[Transcribed page contents]
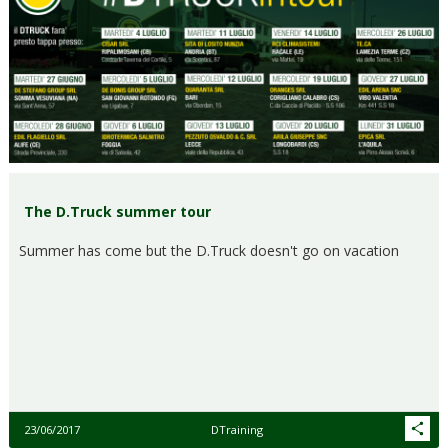
The D.Truck summer tour
Summer has come but the D.Truck doesn't go on vacation
23/06/2017
DTraining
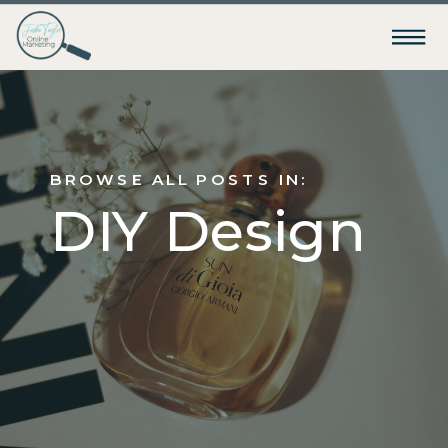
BROWSE ALL POSTS IN:
DIY Design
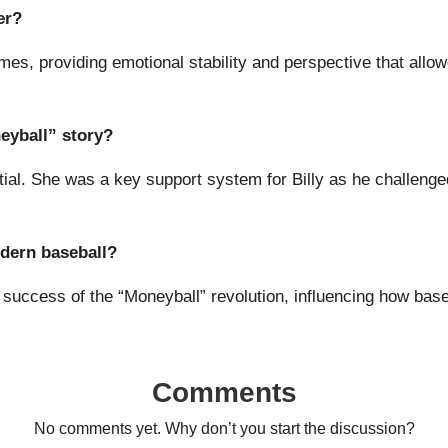
er?
mes, providing emotional stability and perspective that allo
eyball” story?
tial. She was a key support system for Billy as he challenge
odern baseball?
e success of the “Moneyball” revolution, influencing how bas
Comments
No comments yet. Why don’t you start the discussion?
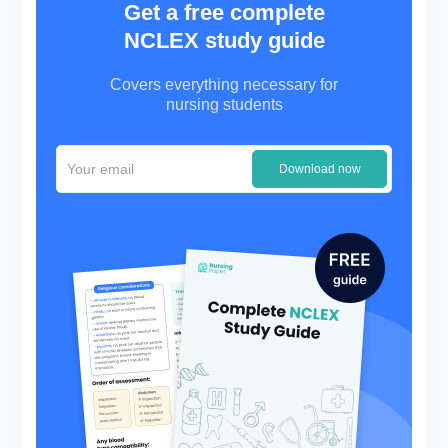
Get a free complete
NCLEX study guide
Covers everything necessary for
nursing students
Download now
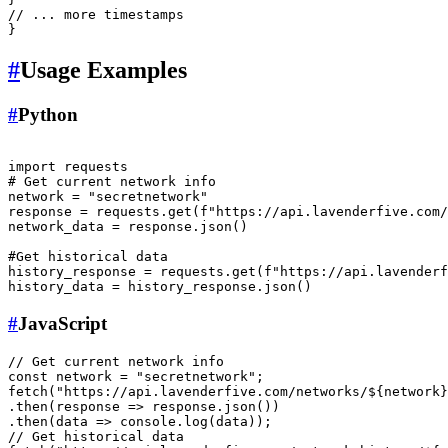
// ... more timestamps
}
#
Usage Examples
#
Python
import
# Get current network info
network = 
"secretnetwork"
response = requests.get(
f"https://api.lavenderfive.com/
network_data = response.json()

#Get historical data
history_response = requests.get(
f"https://api.lavenderf
#
JavaScript
// Get current network info
const
 network = 
"secretnetwork"
fetch
(
"https://api.lavenderfive.com/networks/${network}
.
then
(
response
 =>
 response.
json
())

.
then
(
data
 =>
console
.
log
// Get historical data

## WHAT YOU SHOULD DO:
All the lines above should be reproduced exactly, and none of the pictures.

## REPLY TO THE EXERCISE:
The D.Truck summer tour
Summer has come but the D.Truck doesn't go on vacation
23/06/2017
DTraining
BROWSE ALL POSTS IN:
DIY Design
er?
mes, providing emotional stability and perspective that allo
eyball” story?
tial. She was a key support system for Billy as he challenge
odern baseball?
e success of the “Moneyball” revolution, influencing how bas
Comments
No comments yet. Why don’t you start the discussion?
Get a free complete
NCLEX study guide
Covers everything necessary for
nursing students
Download now
// ... more timestamps
}
#
Usage Examples
#
Python
import
# Get current network info
network = 
"secretnetwork"
response = requests.get(
f"https://api.lavenderfive.com/
network_data = response.json()

#Get historical data
history_response = requests.get(
f"https://api.lavenderf
#
JavaScript
// Get current network info
const
 network = 
"secretnetwork"
fetch
(
"https://api.lavenderfive.com/networks/${network}
.
then
(
response
 =>
 response.
json
())

.
then
(
data
 =>
console
.
log
// Get historical data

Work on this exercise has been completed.